■ MATERIAL FOR THIS EXERCISE
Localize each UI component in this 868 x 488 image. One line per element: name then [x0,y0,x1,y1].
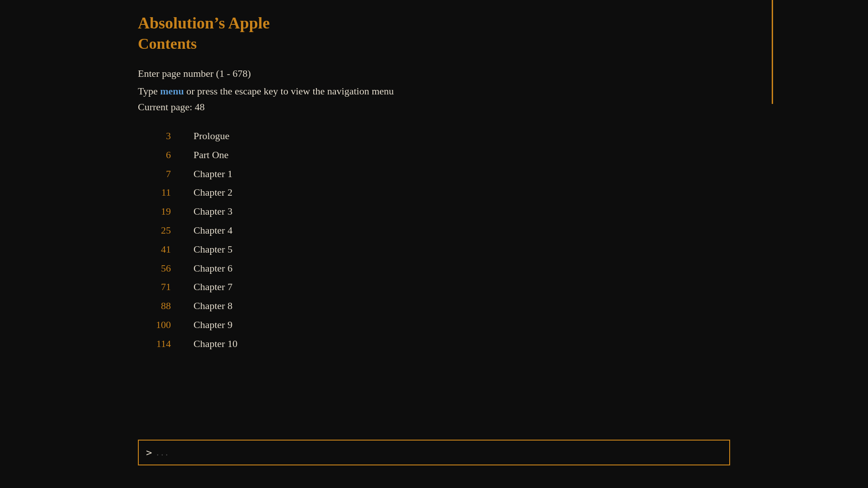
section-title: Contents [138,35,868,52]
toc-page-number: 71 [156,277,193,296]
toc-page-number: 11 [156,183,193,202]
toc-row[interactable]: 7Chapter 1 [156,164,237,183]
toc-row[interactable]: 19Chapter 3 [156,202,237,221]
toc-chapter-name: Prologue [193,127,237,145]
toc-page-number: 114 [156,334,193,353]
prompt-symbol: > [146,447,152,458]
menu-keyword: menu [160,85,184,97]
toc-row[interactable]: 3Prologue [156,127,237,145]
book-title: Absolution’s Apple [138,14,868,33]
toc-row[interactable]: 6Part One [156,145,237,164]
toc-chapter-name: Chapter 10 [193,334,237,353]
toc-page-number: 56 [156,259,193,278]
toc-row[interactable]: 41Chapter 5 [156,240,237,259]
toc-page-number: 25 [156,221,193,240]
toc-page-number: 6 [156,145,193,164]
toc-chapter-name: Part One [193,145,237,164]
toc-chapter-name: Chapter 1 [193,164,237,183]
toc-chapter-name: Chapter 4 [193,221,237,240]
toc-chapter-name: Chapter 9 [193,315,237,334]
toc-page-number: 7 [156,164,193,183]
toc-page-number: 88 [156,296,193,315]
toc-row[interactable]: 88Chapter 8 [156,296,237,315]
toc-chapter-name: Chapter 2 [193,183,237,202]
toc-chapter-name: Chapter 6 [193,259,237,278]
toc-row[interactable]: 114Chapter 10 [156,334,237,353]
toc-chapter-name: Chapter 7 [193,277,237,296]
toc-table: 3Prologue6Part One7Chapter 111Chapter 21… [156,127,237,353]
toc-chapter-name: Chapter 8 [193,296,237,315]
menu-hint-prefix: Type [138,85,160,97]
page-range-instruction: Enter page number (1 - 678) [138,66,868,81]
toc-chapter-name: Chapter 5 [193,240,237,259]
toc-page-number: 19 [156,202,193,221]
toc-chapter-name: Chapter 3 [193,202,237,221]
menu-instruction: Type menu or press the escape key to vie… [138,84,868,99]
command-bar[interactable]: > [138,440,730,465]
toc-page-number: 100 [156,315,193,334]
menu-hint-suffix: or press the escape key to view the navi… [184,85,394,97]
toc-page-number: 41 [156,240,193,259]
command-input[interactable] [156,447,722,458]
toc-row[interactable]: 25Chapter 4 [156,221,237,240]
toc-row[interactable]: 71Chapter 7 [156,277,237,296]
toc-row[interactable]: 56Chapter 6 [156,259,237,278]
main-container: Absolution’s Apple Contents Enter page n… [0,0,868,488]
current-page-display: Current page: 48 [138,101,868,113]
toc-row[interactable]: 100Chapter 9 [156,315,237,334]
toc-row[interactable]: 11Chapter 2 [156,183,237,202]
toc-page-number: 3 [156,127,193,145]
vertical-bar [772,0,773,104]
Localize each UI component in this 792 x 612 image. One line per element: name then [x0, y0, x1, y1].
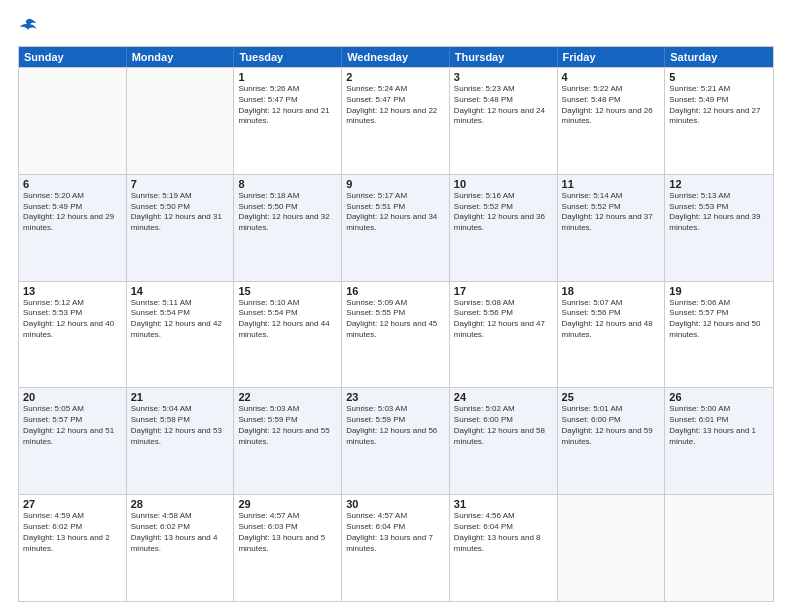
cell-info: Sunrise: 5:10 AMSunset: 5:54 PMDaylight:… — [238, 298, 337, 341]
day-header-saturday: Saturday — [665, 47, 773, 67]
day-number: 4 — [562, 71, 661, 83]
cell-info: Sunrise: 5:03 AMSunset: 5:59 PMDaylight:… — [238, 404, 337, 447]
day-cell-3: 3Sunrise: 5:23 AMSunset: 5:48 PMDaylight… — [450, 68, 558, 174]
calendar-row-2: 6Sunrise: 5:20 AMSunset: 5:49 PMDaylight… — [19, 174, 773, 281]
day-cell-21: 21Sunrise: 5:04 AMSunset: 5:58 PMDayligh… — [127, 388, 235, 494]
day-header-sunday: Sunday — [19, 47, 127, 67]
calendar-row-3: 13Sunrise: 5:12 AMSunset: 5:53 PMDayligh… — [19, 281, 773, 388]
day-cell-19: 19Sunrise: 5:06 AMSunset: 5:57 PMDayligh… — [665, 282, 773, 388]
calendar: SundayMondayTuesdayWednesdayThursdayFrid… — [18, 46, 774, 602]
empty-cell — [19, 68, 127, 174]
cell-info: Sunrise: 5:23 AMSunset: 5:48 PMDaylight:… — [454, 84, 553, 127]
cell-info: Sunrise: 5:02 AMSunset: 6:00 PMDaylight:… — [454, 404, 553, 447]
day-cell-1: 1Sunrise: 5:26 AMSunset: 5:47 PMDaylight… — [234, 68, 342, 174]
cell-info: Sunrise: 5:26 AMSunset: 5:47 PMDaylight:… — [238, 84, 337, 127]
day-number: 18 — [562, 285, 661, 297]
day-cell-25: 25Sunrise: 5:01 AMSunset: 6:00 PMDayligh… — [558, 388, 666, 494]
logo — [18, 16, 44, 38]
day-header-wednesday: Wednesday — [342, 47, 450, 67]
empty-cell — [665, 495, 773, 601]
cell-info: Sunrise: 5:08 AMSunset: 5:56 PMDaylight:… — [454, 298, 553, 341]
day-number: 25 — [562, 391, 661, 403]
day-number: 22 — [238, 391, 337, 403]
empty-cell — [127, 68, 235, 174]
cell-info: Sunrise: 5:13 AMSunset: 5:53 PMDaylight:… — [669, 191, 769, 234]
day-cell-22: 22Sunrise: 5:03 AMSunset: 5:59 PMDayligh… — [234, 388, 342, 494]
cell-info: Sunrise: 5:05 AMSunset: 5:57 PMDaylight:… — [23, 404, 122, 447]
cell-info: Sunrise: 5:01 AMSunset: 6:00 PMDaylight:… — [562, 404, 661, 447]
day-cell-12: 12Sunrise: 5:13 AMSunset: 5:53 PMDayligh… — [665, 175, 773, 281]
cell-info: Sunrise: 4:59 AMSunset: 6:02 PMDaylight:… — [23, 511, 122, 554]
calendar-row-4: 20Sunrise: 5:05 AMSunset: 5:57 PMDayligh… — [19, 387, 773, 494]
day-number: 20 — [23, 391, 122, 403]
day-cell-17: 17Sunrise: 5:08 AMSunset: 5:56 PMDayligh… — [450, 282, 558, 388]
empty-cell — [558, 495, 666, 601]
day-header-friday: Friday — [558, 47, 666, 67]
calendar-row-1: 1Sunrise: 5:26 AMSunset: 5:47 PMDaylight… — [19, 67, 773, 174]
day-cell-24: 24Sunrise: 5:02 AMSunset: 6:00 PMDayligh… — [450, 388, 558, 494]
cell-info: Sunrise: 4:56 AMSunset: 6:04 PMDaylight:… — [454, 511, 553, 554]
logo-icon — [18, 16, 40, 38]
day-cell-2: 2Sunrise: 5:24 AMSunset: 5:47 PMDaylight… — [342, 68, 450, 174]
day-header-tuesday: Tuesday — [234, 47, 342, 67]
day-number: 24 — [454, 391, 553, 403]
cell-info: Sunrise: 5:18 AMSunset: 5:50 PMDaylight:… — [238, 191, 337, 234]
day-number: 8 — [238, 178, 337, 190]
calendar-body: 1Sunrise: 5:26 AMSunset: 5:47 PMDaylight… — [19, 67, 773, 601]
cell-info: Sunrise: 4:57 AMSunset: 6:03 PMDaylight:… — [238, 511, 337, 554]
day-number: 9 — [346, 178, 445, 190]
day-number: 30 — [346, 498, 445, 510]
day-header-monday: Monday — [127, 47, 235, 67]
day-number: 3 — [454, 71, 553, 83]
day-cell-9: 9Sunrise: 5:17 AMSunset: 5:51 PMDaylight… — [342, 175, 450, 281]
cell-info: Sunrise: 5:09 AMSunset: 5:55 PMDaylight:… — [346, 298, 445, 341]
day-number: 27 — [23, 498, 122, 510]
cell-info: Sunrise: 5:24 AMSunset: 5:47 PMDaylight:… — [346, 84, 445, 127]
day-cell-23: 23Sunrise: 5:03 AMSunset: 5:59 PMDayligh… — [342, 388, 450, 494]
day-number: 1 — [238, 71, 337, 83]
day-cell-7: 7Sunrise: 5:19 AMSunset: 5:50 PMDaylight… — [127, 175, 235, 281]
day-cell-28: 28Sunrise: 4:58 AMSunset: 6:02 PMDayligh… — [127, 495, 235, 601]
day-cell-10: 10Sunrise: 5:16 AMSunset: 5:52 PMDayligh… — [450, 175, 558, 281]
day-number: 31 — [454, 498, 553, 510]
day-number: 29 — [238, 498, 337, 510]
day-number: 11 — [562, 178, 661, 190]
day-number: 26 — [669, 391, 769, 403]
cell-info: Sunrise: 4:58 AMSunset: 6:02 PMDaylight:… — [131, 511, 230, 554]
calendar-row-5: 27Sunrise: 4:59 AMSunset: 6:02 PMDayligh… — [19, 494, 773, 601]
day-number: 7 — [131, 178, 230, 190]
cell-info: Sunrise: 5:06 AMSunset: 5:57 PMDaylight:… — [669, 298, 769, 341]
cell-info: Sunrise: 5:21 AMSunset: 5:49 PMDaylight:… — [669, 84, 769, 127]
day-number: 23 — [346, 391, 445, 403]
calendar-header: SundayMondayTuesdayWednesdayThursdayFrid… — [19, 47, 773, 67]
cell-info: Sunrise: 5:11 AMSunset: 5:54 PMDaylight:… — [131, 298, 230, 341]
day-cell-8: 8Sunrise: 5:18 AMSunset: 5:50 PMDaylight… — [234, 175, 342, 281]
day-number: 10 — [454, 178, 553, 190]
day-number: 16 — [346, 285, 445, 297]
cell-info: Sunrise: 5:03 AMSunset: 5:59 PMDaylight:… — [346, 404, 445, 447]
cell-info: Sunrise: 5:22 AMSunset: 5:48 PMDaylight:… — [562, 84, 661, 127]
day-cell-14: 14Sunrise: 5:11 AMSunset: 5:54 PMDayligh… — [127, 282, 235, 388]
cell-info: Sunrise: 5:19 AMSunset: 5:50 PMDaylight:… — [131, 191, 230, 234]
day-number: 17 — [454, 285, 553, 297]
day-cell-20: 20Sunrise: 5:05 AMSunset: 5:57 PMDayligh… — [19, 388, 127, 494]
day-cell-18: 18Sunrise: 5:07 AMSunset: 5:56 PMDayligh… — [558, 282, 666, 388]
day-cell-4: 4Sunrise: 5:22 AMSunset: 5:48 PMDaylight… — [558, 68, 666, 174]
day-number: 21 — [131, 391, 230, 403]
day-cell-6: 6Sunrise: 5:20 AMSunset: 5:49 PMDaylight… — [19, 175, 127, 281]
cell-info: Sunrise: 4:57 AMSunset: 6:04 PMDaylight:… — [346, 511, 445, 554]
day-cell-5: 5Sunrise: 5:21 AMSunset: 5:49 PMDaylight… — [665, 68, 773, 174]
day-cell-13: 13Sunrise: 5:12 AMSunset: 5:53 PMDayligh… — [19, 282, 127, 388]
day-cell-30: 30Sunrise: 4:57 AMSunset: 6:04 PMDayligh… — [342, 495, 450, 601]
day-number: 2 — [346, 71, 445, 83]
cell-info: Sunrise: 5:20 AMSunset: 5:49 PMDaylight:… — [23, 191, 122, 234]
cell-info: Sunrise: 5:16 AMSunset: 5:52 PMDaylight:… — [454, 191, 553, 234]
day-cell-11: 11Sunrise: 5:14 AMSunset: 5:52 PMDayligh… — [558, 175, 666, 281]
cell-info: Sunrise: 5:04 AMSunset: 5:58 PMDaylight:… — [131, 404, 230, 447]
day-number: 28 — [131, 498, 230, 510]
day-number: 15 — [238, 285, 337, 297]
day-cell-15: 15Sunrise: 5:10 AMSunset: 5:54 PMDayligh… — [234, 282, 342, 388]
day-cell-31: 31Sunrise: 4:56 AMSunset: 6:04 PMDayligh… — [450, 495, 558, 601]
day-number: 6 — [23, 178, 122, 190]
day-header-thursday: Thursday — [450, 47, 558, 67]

■ WHAT TO WORK ON
Each line of the data above containing the string "instruction" is to be copied.

■ ANSWER FOR THE TASK
page-range-instruction: Enter page number (1 - 678) [138,66,868,81]
menu-instruction: Type menu or press the escape key to vie… [138,84,868,99]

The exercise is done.